Cette écriture de la rumination correspond dans ces œuvres à une sorte de rythme de croisière mais elle cède la place à une écriture beaucoup plus fiévreuse de la volte-face dès que se profile en fait un semblant de « passage à l'acte » qui pourrait rendre la rupture efficace : brèves notations des Journaux de Kafka qui se succèdent d'un jour à l'autre de manière totalement contradictoire, un contre-ordre venant soudain annuler ce qui paraissait sur le point de s'accomplir la veille (« 13 août : Il se peut que tout soit fini et que ma lettre d'hier soit la dernière. Ce serait incontestablement le mieux... Je me ressaisirai lentement, elle se mariera. 14 août : C'est le contraire qui s'est passé. Il est arrivé trois lettres. Je n'ai pu résister à la dernière. »16), une des phrases les plus célèbres de ces Journaux, « ce n'est pas la mort, ce sont les éternels tourments du trépas »17, pouvant d'ailleurs sûrement désigner aussi, dans son vaste champ d'application, la rupture indéfiniment différée avec Felice ; ou, en sens inverse, lettres de Kafka qui sembleraient sceller le mariage de façon définitive : « En ce qui concerne notre union, c'est une chose absolument décidée, autant que les êtres humains peuvent décider quelque chose »18... si les lettres suivantes, d'inspiration toute différente - qu'annonçait du reste déjà sans doute la petite restriction finale - ne venaient, en parfait contraste, comme l'écrit Kafka dans ses Journaux, « briser son lit conjugal avant même qu'il ne soit installé »19 ; choc des pensées contradictoires qui assaillent la cervelle de Zeno le matin même de son mariage tandis qu'il reste étendu sur son lit et, au lieu de s'habiller pour la cérémonie, continue de méditer d'abandonner sa fiancée. Mais c'est évidemment dans le cycle d'Albertine que la théâtralisation de la volte-face est la plus poussée. On peut même dire qu'il s'agit de la seule partie de la Recherche dans laquelle Proust en arrive à une sorte d'écriture de l'immédiateté, assez inhabituelle chez lui, à une écriture presque « journalistique » qui puisse rendre compte, heure par heure, du déroulement de la crise durant sa phase la plus aiguë. On citera à titre d'exemple-limite ce court extrait d'Albertine disparue dans lequel pour ainsi dire à chaque phrase, voire à chaque membre de phrase, correspond une nouvelle volte-face :

Le résultat de cette lettre me paraissant certain, je regrettai de l'avoir envoyée. Car en me représentant ce retour en somme si aisé d'Albertine, brusquement toutes les raisons qui rendaient notre mariage une chose mauvaise pour moi revinrent avec toute leur force. J'espérais qu'elle refuserait de revenir. J'étais en train de calculer que ma liberté, tout l'avenir de ma vie étaient suspendus à son refus, que j'avais fait une folie d'écrire, que j'aurais dû reprendre ma lettre hélas partie, quand Françoise en me donnant aussi le journal qu'elle venait de monter me la rapporta. Elle ne savait pas avec combien de timbres elle devait l'affranchir. Mais aussitôt je changeai d'avis, je souhaitais qu'Albertine ne revînt pas, mais je voulais que cette décision vînt d'elle pour mettre fin à mon anxiété et je voulus rendre ma lettre à Françoise20.

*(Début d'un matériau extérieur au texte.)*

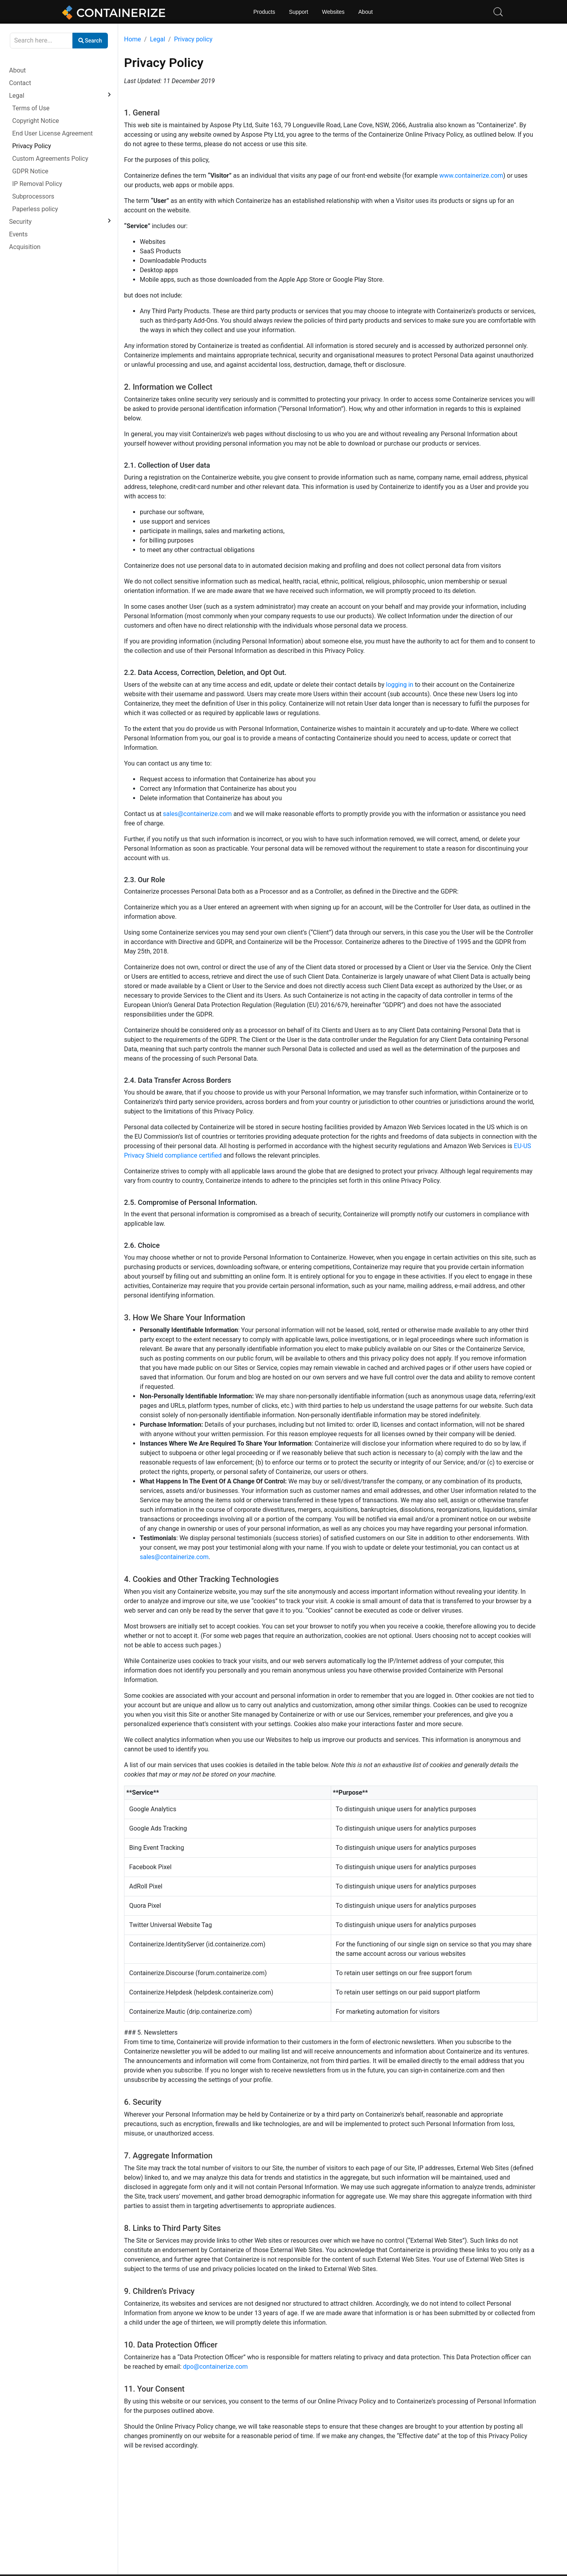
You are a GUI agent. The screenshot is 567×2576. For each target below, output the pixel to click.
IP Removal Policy (37, 184)
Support (298, 12)
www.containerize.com (471, 175)
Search (90, 40)
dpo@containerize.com (215, 2366)
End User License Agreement (52, 133)
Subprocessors (33, 196)
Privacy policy (193, 39)
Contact (20, 83)
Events (18, 234)
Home (132, 39)
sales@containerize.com (197, 814)
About (365, 12)
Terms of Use (31, 108)
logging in (399, 684)
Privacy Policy (31, 146)
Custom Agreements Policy (50, 158)
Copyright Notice (35, 121)
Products (264, 12)
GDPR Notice (30, 171)
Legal (16, 95)
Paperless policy (35, 209)
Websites (333, 12)
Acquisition (25, 247)
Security (20, 221)
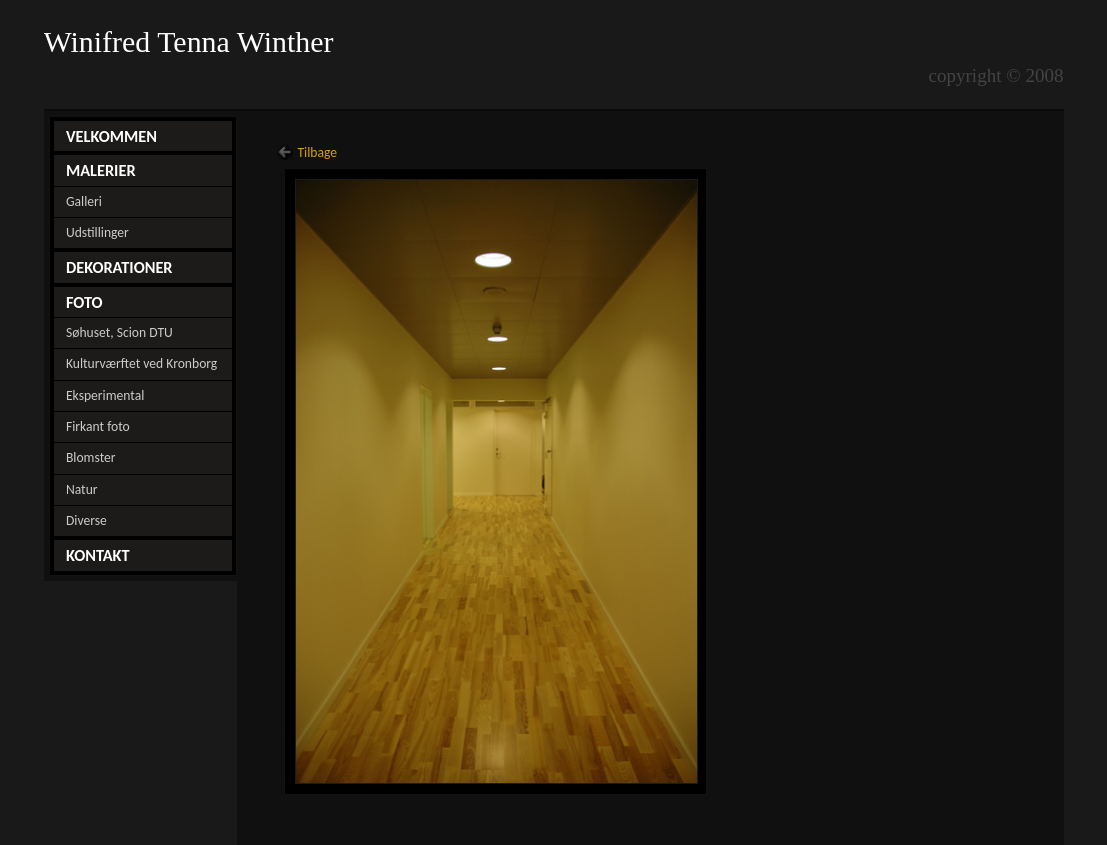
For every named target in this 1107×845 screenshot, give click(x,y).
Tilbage (317, 152)
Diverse (86, 520)
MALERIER (101, 170)
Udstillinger (97, 232)
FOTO (84, 302)
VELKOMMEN (111, 136)
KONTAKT (98, 555)
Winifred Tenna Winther (193, 42)
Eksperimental (105, 395)
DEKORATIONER (119, 267)
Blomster (91, 457)
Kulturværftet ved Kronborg (141, 363)
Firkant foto (98, 426)
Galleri (84, 201)
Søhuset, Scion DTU (119, 332)
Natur (82, 489)
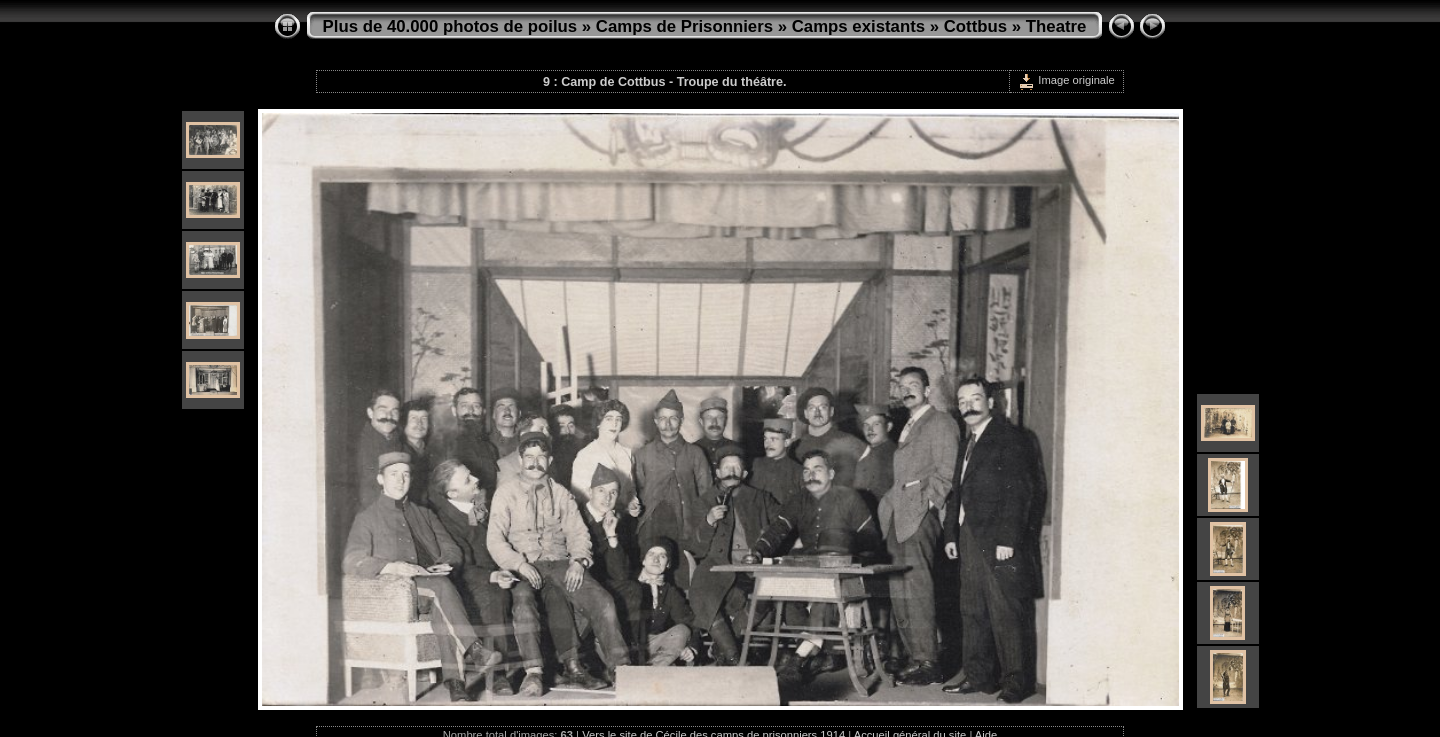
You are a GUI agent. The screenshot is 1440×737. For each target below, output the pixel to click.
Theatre (1056, 26)
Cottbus (975, 26)
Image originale (1066, 80)
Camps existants (858, 26)
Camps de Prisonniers (684, 26)
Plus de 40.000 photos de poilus (450, 26)
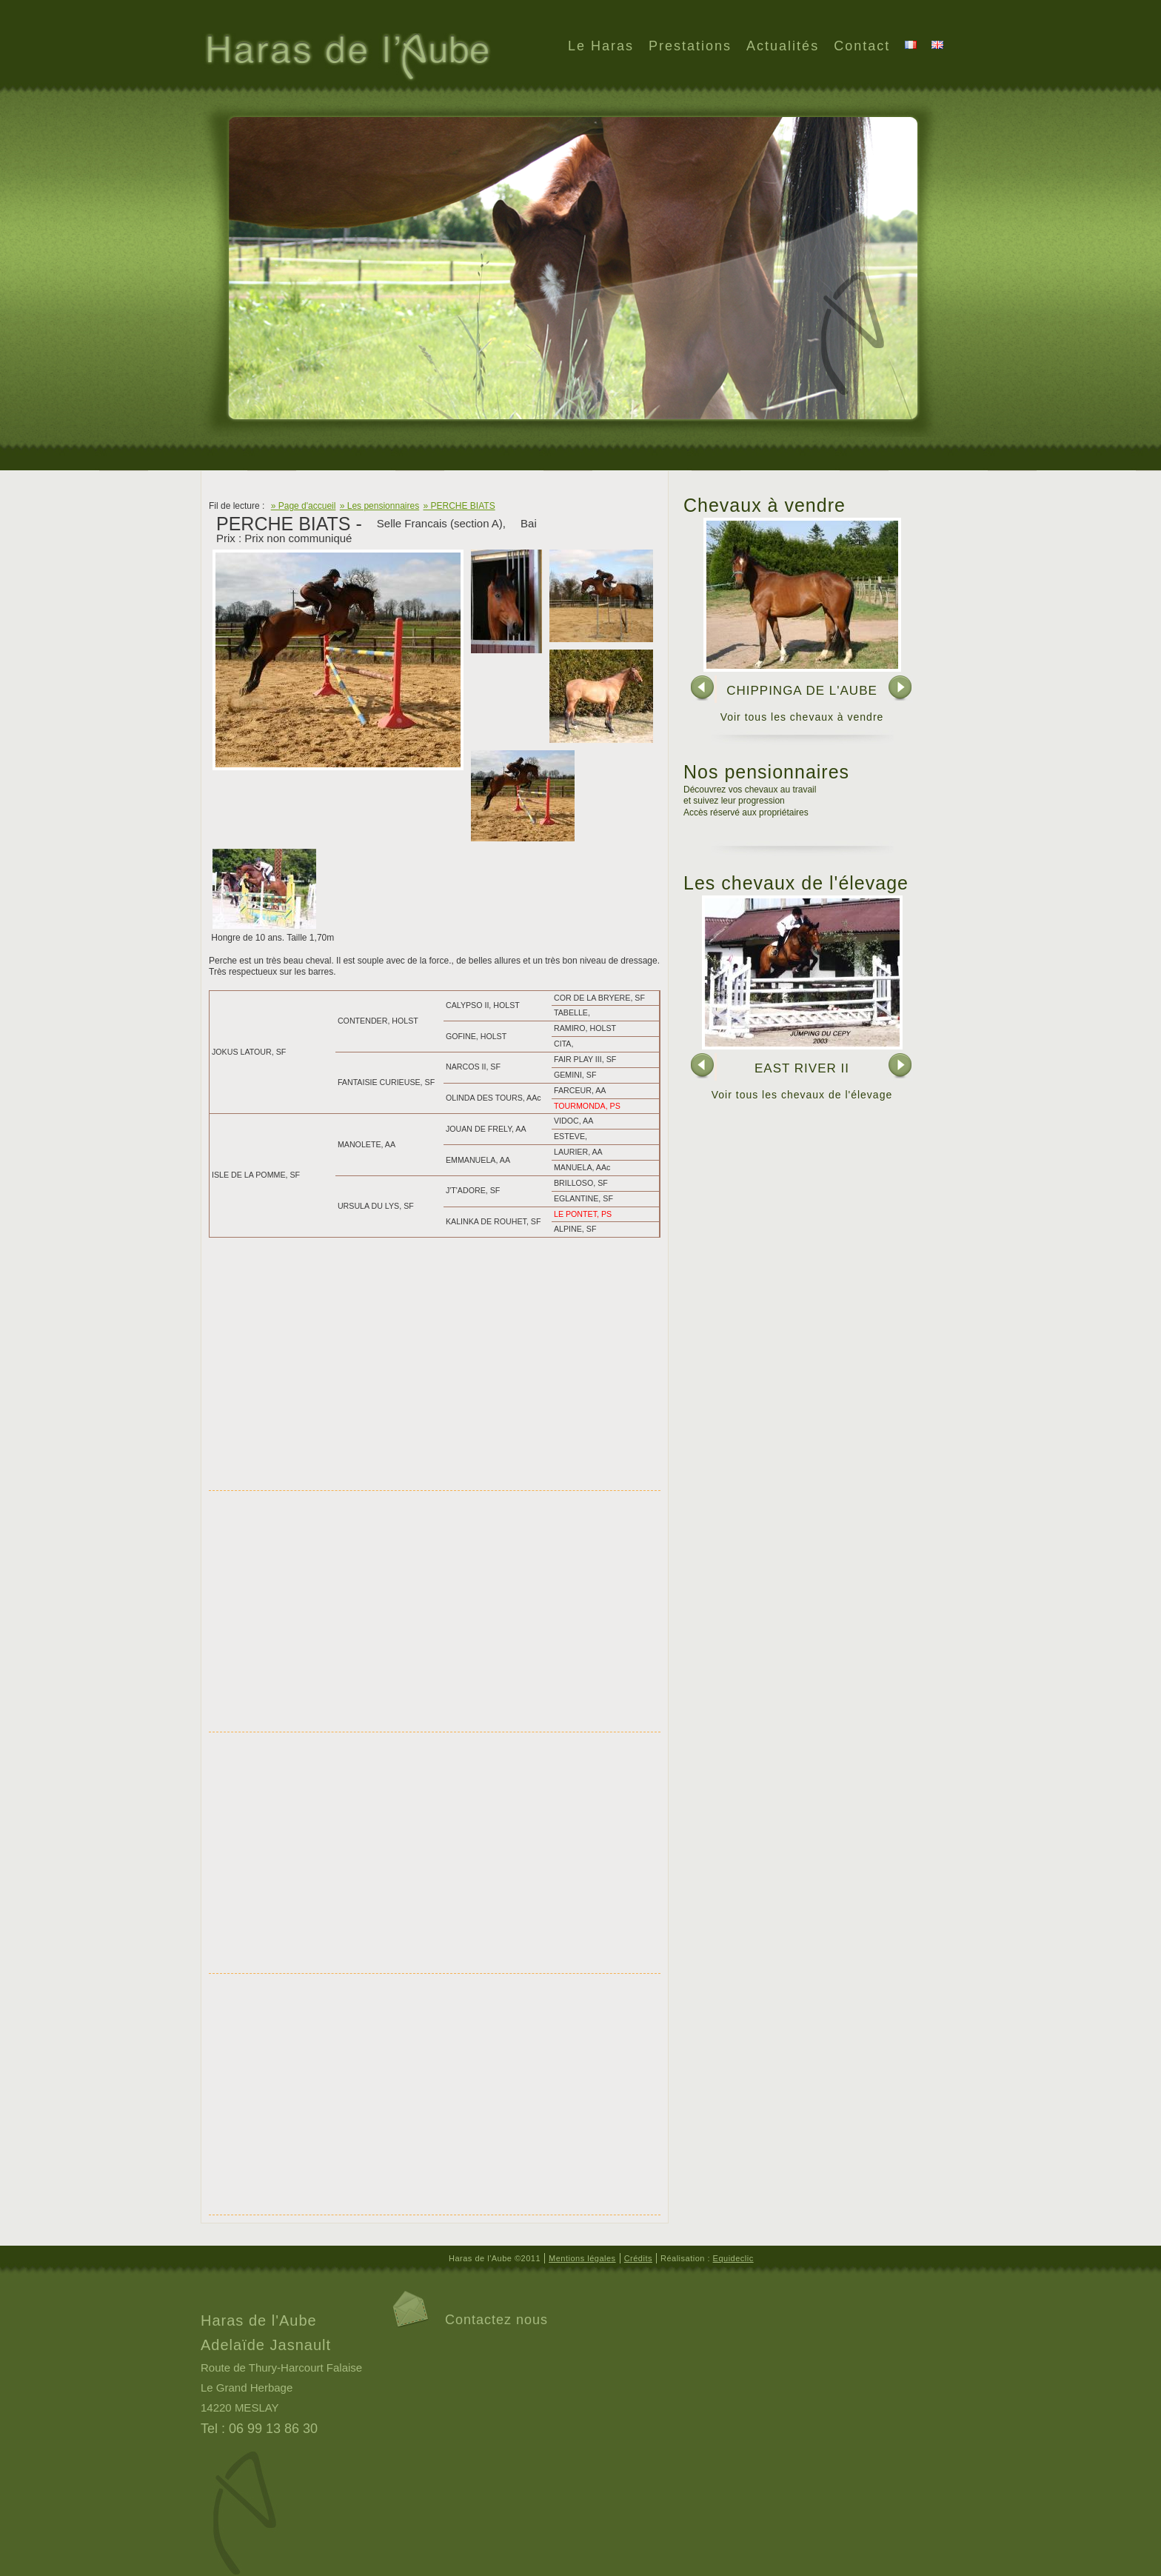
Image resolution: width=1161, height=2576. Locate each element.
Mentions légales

La substitution en dernière heure d'un message à un autre, le processus répété de destruction ou d'annulation d'une lettre de rupture, sont du reste monnaie courante aussi chez Svevo et chez Kafka : « Au lieu du télégramme : SOIS LA BIENVENUE STATION MICHELOB SANTE EXCELLENTE FRANZ OTTLA, que Marenka a porté deux fois à Flöhau sans pouvoir le remettre parce que, dit-elle, la poste avait été fermée peu avant son arrivée, j'ai écrit une lettre de rupture »21. La réitération de ces expériences d'annulation finira par inspirer à Kafka une grande méfiance envers ses propres mots et peut-être même généralement envers tout ce qui est seulement écrit (et donc paradoxalement toujours révocable), par opposition à ce qui aurait dû être simplement « accompli » et qui seul semble compter à ses yeux dans les derniers mois de sa correspondance avec Felice (« à quoi bon réussir tout ce qu'on écrit quand tout le reste est tellement raté ? »22).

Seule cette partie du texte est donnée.